Science and Technology
In no area of human inquiry is the importance of the public domain as obvious as in science, research and technology. “If I have seen further than others,” Newton famously observed, “it is because I have stood on the shoulders of giants.” And these giants, in most cases, were not ones zealously enforcing intellectual property rights over their work. Yet intellectual property also has a vital role to play in supporting expensive types of research that often would not be carried out but for the profit motive, and in providing the capital necessary to turn good ideas into goods that actually come to market. Recent years have seen a dramatic expansion in intellectual property rights over quite basic scientific discoveries, such as gene sequences, as well as an increased importance for intellectual property protections in academia. How is the Mertonian tradition of free scientific inquiry to be maintained and developed in such a world? Which of the new expansions will in fact encourage the commercializing of good ideas, and which will form a thicket of intellectual property rights in which scientific inquiry will be lost or delayed? Following the lead of Professor Jerome Reichman, a world-renowned expert in this area, the CSPD has made the role of the public domain in science and technology a particular area of interest. Here are some illustrative recent activities in the area.

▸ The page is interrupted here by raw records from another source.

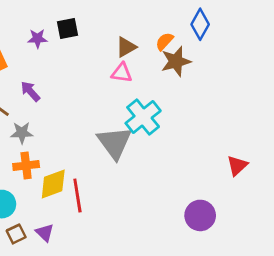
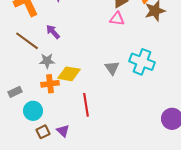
cyan cross: (143, 117) -> (142, 62), moved, turned -30
gray triangle: (115, 143) -> (112, 68), size x0.6
yellow diamond: (53, 184) -> (69, 74), moved, turned 30

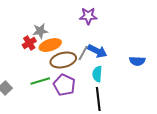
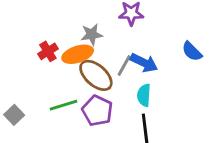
gray star: (40, 31) -> (92, 34), moved
brown ellipse: (63, 60) -> (96, 75), turned 55
blue semicircle: (137, 61) -> (192, 51), moved, turned 42

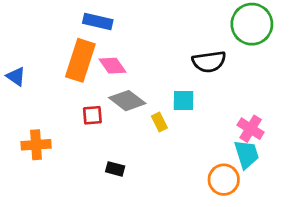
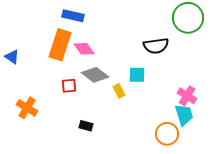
orange cross: (36, 145) -> (27, 108), turned 35

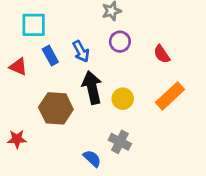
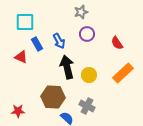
red triangle: (18, 67) -> (21, 57), moved
brown hexagon: (56, 108) -> (53, 97), moved
red star: (17, 139) -> (18, 111), moved

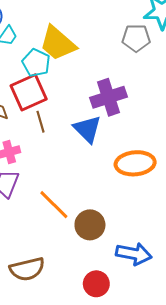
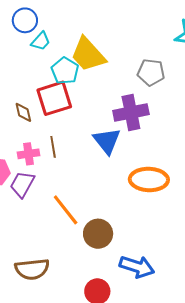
gray pentagon: (136, 38) -> (151, 72), moved
brown line: (40, 122) -> (53, 147), moved

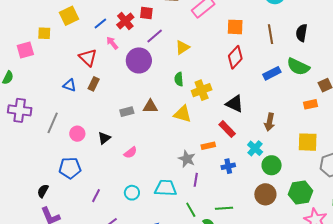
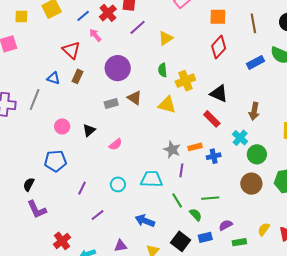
yellow square: (44, 33) -> (21, 16), moved
purple circle: (139, 60) -> (118, 68), moved
brown triangle: (150, 106) -> (135, 98), turned 35
gray line: (53, 123) -> (35, 99), moved
orange rectangle: (208, 146) -> (195, 147), moved

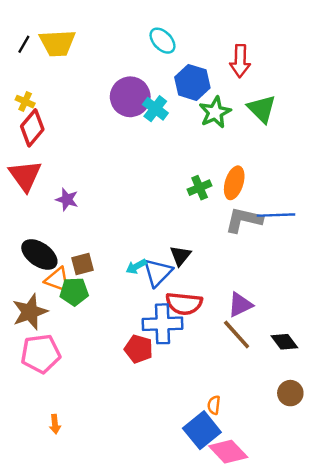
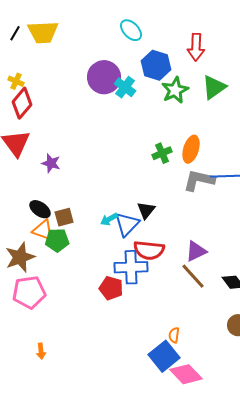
green triangle: (262, 109) -> (214, 87), turned 40
black ellipse: (39, 254) -> (40, 209), moved, size x0.7

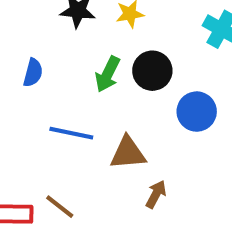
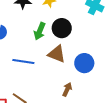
blue circle: (197, 112) -> (84, 63), moved
brown triangle: (128, 153) -> (57, 54), moved, turned 30

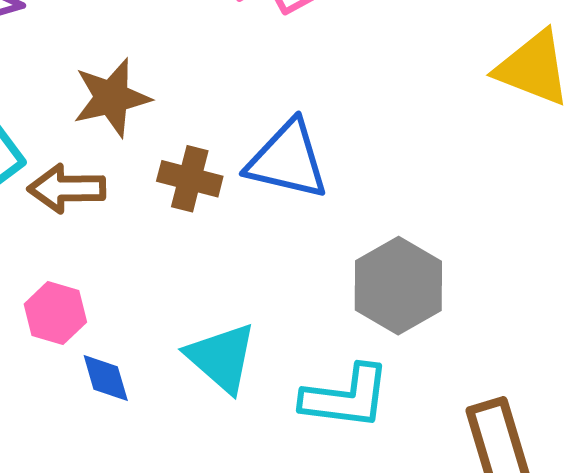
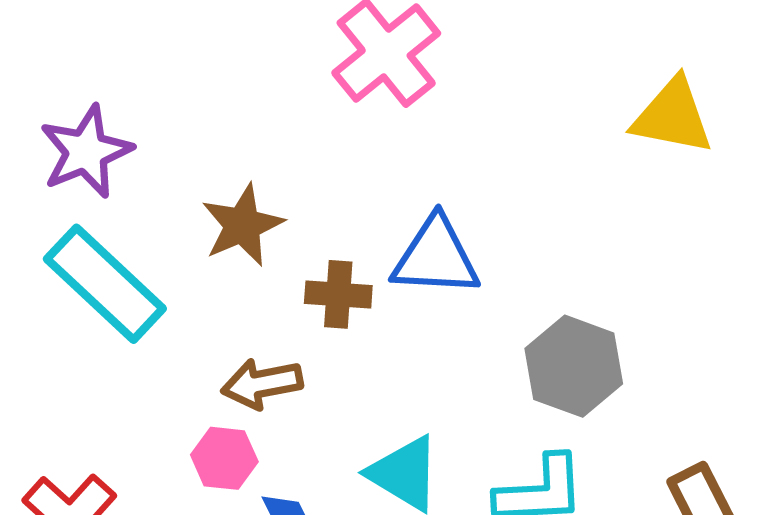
brown arrow: (67, 189) -> (262, 384), moved

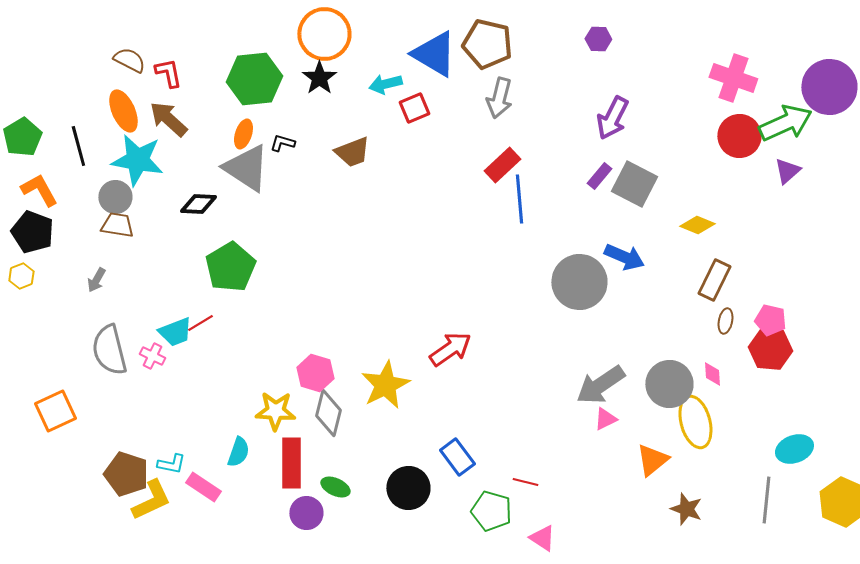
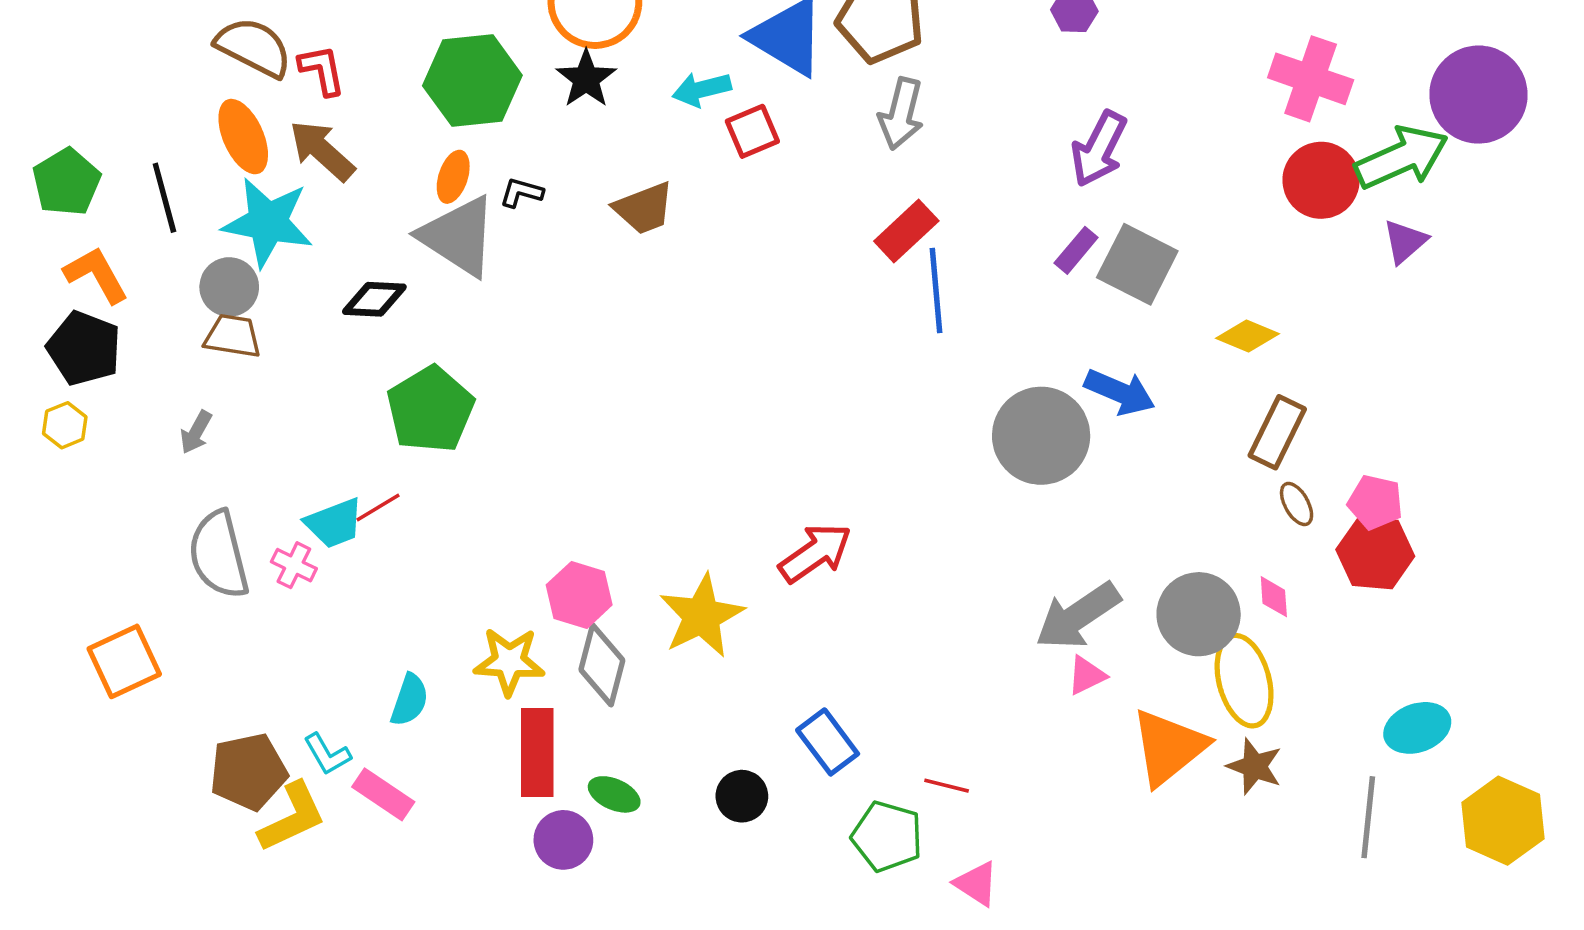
brown semicircle: (129, 60) -> (254, 47), size x1.4
brown ellipse: (725, 321) -> (1297, 504), turned -40
cyan semicircle: (238, 452) -> (409, 700), moved
orange triangle: (652, 460) -> (1169, 747), size x1.4
cyan L-shape: (171, 464) -> (327, 754), turned 48
brown pentagon: (126, 474) -> (248, 772), turned -30
black circle: (408, 488) -> (742, 796), size x0.7
brown star: (686, 509) -> (1255, 766), moved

Conferences and Meetings: Working with Paul Uhlir, Professor Reichman helped to organize the National Academy of Sciences Symposium on "The Role of Scientific and Technical Data in the Public Domain" in September, 2002. The symposium brought together leading experts and managers from the public and private sectors who are involved in the creation, dissemination, and use of scientific and technical information (STI) to discuss: (1) the role, value, and limits of making STI available in the public domain for research and education, (2) the various legal, economic, and technological pressures on the producers of public domain STI, and the potential effects of these pressures on research and education, (3) the existing and proposed approaches for preserving the STI in the public domain or for providing “open access” in the United States, and (4) other important issues in this area that may benefit from further analysis.
Database Studies: In a series of studies, including Database Protection at the Crossroads: Recent Developments and Their Impact on Science and Technology, 14 Berkeley Tech. L.J. 793 (1999) (with Paul F. Uhlir); Why Science Is Concerned About the Legal Protection of Databases, 1998 AAAS Yearbook on Sci. & Tech. Pol'y 291; Intellectual Property Rights in Data?, 50 Vand. L. Rev. 49 (1997) (with Pamela Samuelson); and The Trend Toward Strengthened Intellectual Property Rights: A Potential Threat to Public Good Uses of Scientific Data, in National Research Council, Bits of Power: Issues in Global Access to Scientific Data 132 (1997) (principal drafter), Professor Reichman has explored the new world of data protection and its impact on science.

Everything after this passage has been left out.